They find the most economically insecure white men and scare the living daylights out of them.
You are missing your calling as a cable news pundit.
These are the same working class people who didn't vote for Dukakis, Mondale, Kerry and Gore. They are also the reason Bush the elder didn't have a second term (he didn't know the price for a quart of milk).
Even though all of those old white dudes had the political savvy are to utter something as patronizing as Barack's comments outside their immediate circle, they still didn't get the vote.
The fact that Obama is black is irrelevant to this issue. His intellectual snobbiness and the perception that doesn't get them and is talking down to them is the problem at hand. The fact that the comments were made to a group of "San Francisco liberals" just sealed the deal.
I'd be the first to admit for a certain segment of the Democratic party (not necessarily those people he offended) it will be the excuse they needed not to vote for him ( Just like people Clinton's lies as the reason they weren't going to vote for her when in reality they weren't going to ever vote for any woman).
Instead of assuaging the concerns of those rural residents who may vote for him, Obama is making the problem worse.
That's all I'm saying
Talk about fear-mongering!
Fear-mongering? Talk about seeing what you want to see! Only someone that truly is desperate and ignorant would go there.
Did you enjoy your beer with Hillary?
The fact that Obama is black is irrelevant to this issue.
If you believe that, then what do you make of the lack of controversy over Bill Clinton's very similar remarks about "economically insecure white men." Obama didn't even bring up color.
Every time Obama says something "controversial" and Clinton jumps on it, there is a comparable Bill Clinton quote waiting in the Lexis/Nexis database. Interesting...
Have you considered that Bill Clinton was considered a member or that demographic? Kerry wasn't, Gore wasn't and none of the previous Dem candidates had been except Jimmy Carter.
That's the real problem with his comments. It's a glimpse into his mindset and that mindset is: I know better than you. I can just imagine the type of government coming out of that mindset. Four years of talking down to me and asking me to pay for it.

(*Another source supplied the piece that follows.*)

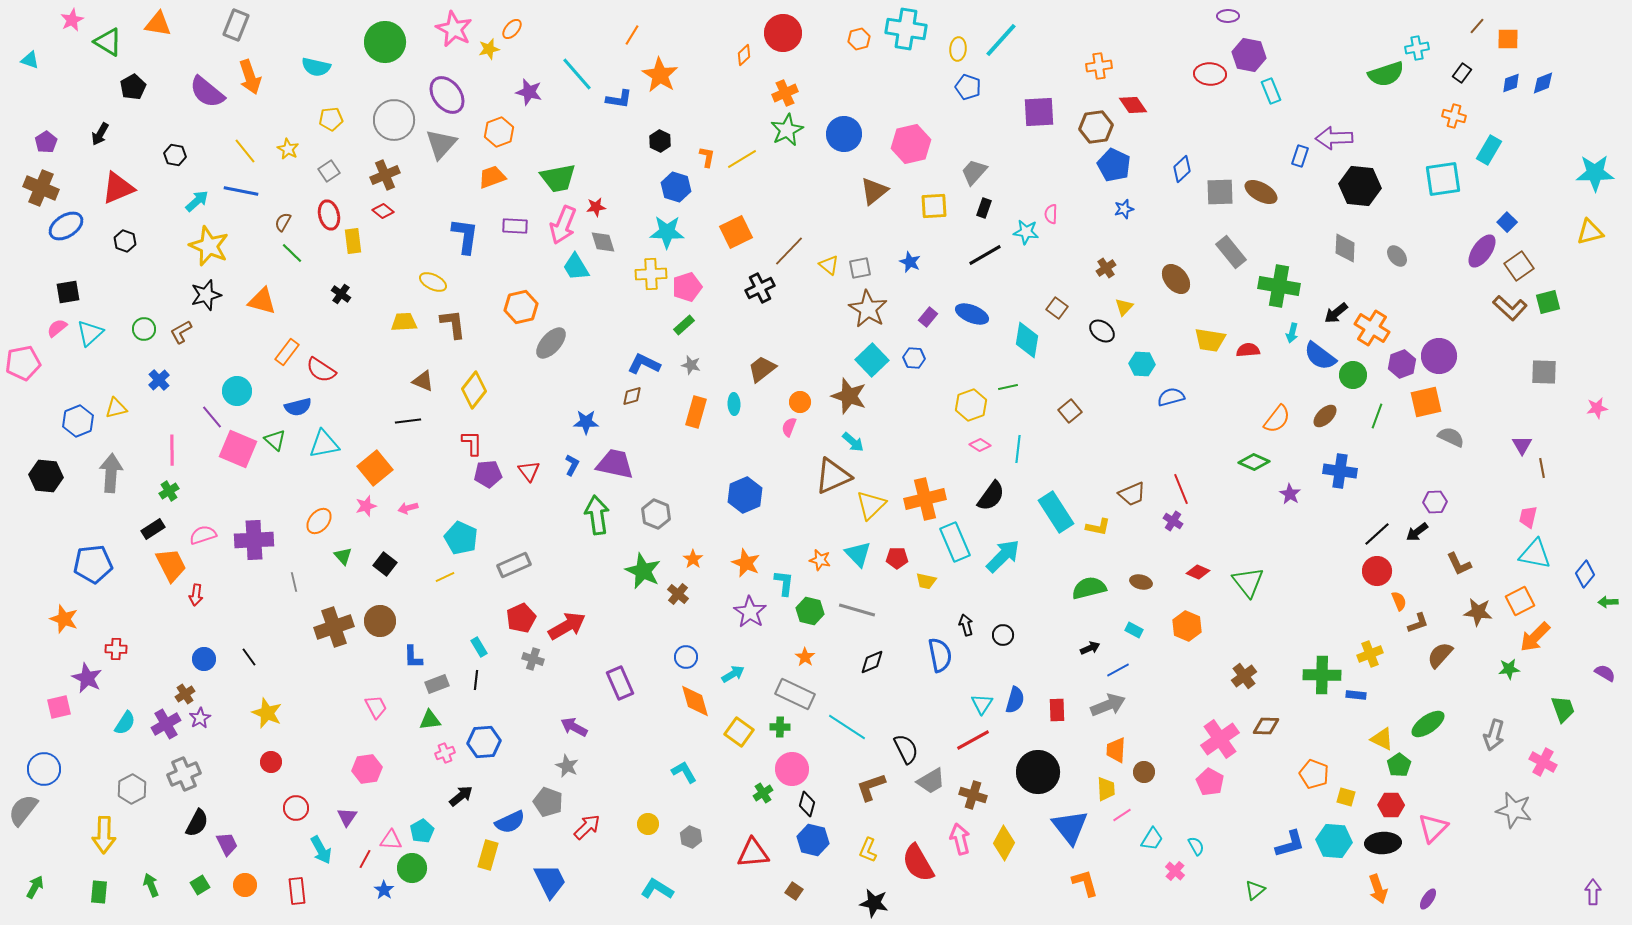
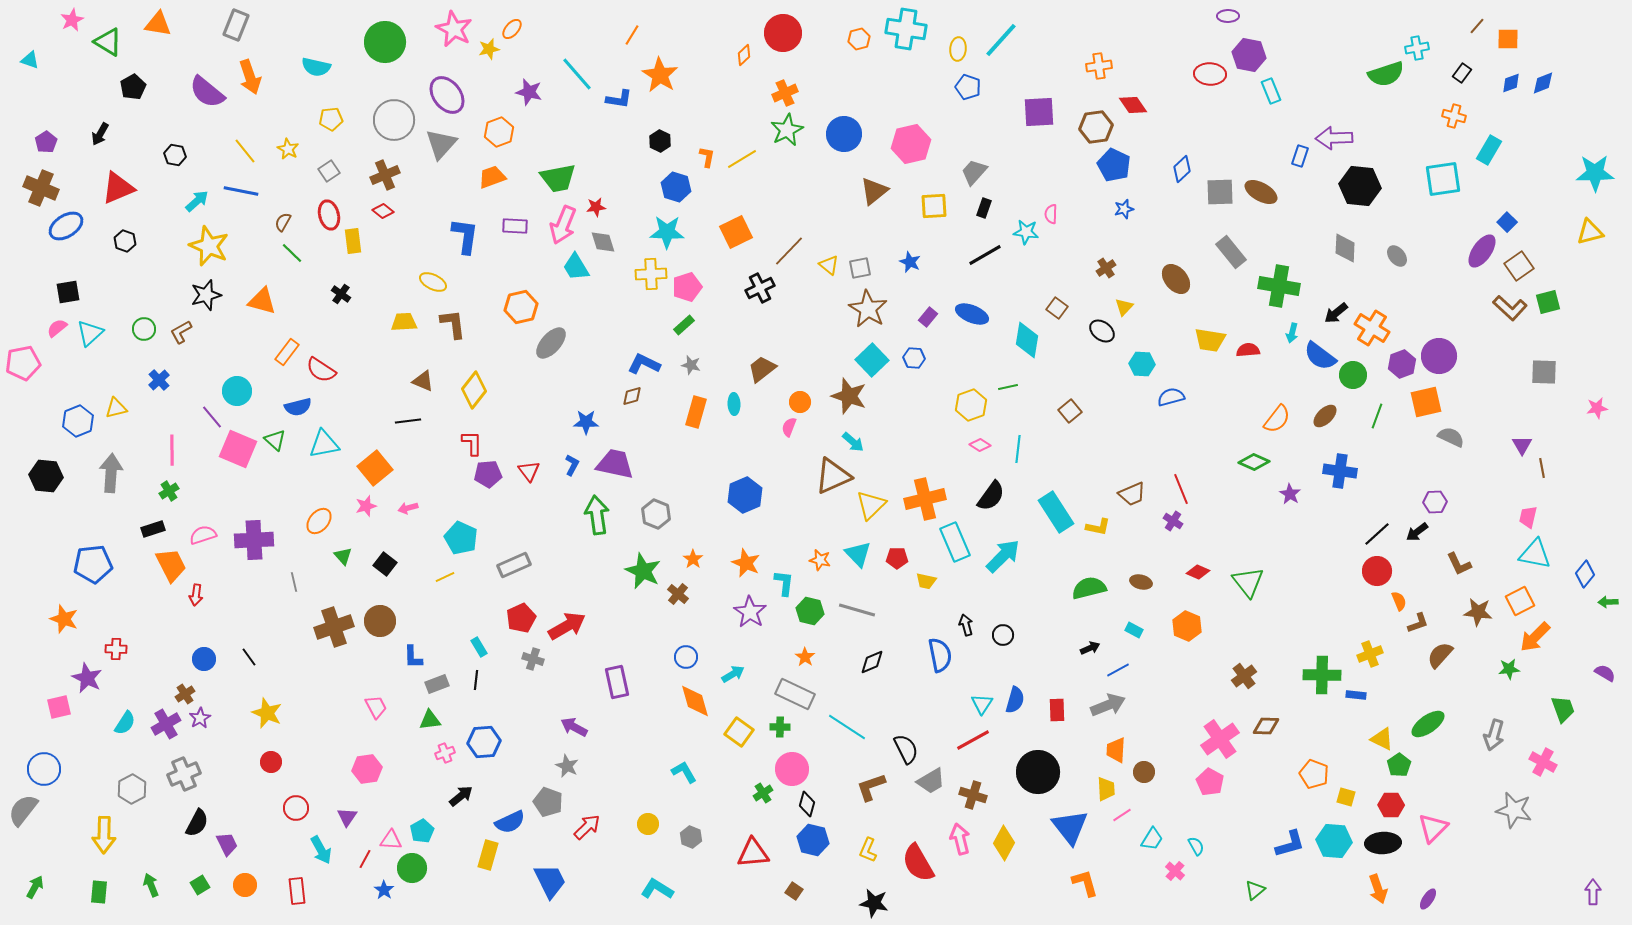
black rectangle at (153, 529): rotated 15 degrees clockwise
purple rectangle at (620, 683): moved 3 px left, 1 px up; rotated 12 degrees clockwise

Could it be that some of the bitterness he encounters is bitterness towards a politician and policies advocating even bigger and more expensive government?
Why don't you put your theory that these happy go luck, hard on their luck, small town white folks do not have antipathy towards non-white folks. Take a stroll through rural PA and tell us how that goes. In fact, just take a stroll through south Philly after dark and ell us how that goes. You'll find that "bitter" is more than a word.
Looking ahead to this as a general election issue:
Republicans overwhelmingly disagree with the statement and unaffiliated voters disagree by a two-to-one margin.
Voters under 30 are evenly divided on Obama’s statement while their elders strongly disagree.
Fifty-three percent (53%) of African-Americans agree with Obama’s statement while 29% disagree.
White voters disagree by a 3-to-1 margin.
The fact that Obama is black is irrelevant to this issue. His intellectual snobbiness and the perception that doesn't get them and is talking down to them is the problem at hand. The fact that the comments were made to a group of "San Francisco liberals" just sealed the deal.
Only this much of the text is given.